Self-attention from scratch: cheatsheet

The need

To predict the next token, each token must gather information from earlier tokens, weighing relevant ones more. Hard rule (this is what makes it GPT): causal, a token attends only to itself and the past, never the future (peeking at later tokens = seeing the answer).

Crude version: average the past

Each token = the average of itself and all previous tokens. Right shape (a causal weighted sum), wrong weights (uniform, no notion of relevance). Self-attention keeps the shape and learns the weights.

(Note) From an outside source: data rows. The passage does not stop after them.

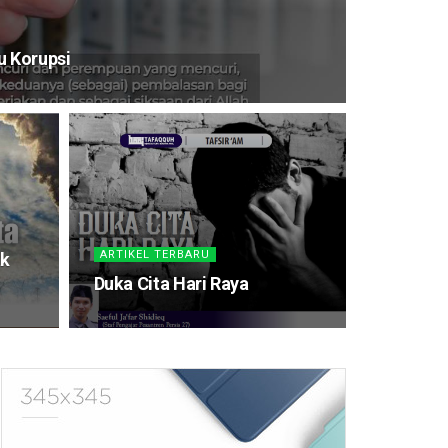
u Korupsi
ARTIKEL TERBARU
ak
Duka Cita Hari Raya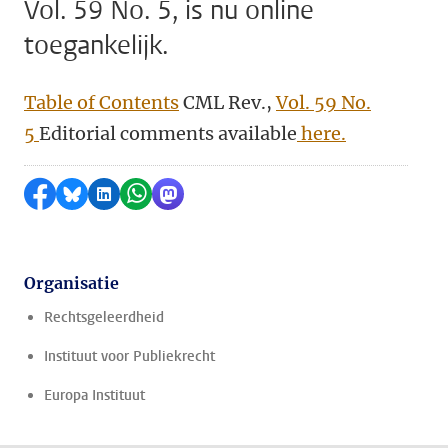
Vol. 59 No. 5, is nu online
toegankelijk.
Table of Contents
CML Rev.,
Vol. 59 No.
5
Editorial comments available
here.
Delen op Facebook
Delen via Bluesky
Delen op LinkedIn
Delen via WhatsApp
Delen via Mastodon
Organisatie
Rechtsgeleerdheid
Instituut voor Publiekrecht
Europa Instituut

Self-attention (query, key, value)

Each token produces three learned linear projections of itself:

Vector	Role
query	”what am I looking for?“
key	”what do I contain?” (used for matching)
value	”what I’ll contribute if attended to”

Steps for each token i:

Affinities: affinity(i, j) = query_i · key_j (dot product) for every j.
Causal mask: set affinity(i, j) = -inf for every future j > i.
Softmax each token’s row of affinities into weights (positive, sum to 1).
Weighted sum of values: output_i = sum over j of weight(i,j) * value_j.

Scale affinities by 1/sqrt(key dimension) before softmax so it does not saturate (the saturation problem from the BatchNorm lesson).

Worked step (token 2 of 3)

Query q = [1,2]; keys [1,0], [0.5,0.25], [1,2]:

affinities = [q·k1, q·k2, q·k3] = [1, 1, 5]
mask future (token 3): [1, 1, -inf]
softmax: [e^1, e^1, 0]/5.436 = [0.5, 0.5, 0]
values v1=2, v2=4:  output = 0.5*2 + 0.5*4 + 0 = 3

Token 3 had the highest raw affinity (5) but is masked to zero: the future is invisible no matter how relevant.

Causal windows

Each position has a different window: token 1 sees only itself, token 2 sees 1-2, the last token sees all. One matrix of affinities, masked into a lower triangle, handles every position at once and in parallel.

Why it matters for AI

Self-attention is the mechanism behind every large language model (“attention is all you need”). Its edge over averaging / WaveNet’s fixed tree / RNNs: each token dynamically chooses, from the data, which earlier tokens are relevant (a pronoun attends to its noun, a closing bracket to its opener). Learned, content-based routing is why transformers won.

The one-line version

Self-attention is a causal weighted sum where each token’s query-key dot products (masked so the future is unreachable, then softmaxed) decide how much it pulls from every earlier token’s value, learned routing that replaced fixed combination rules and powers every LLM.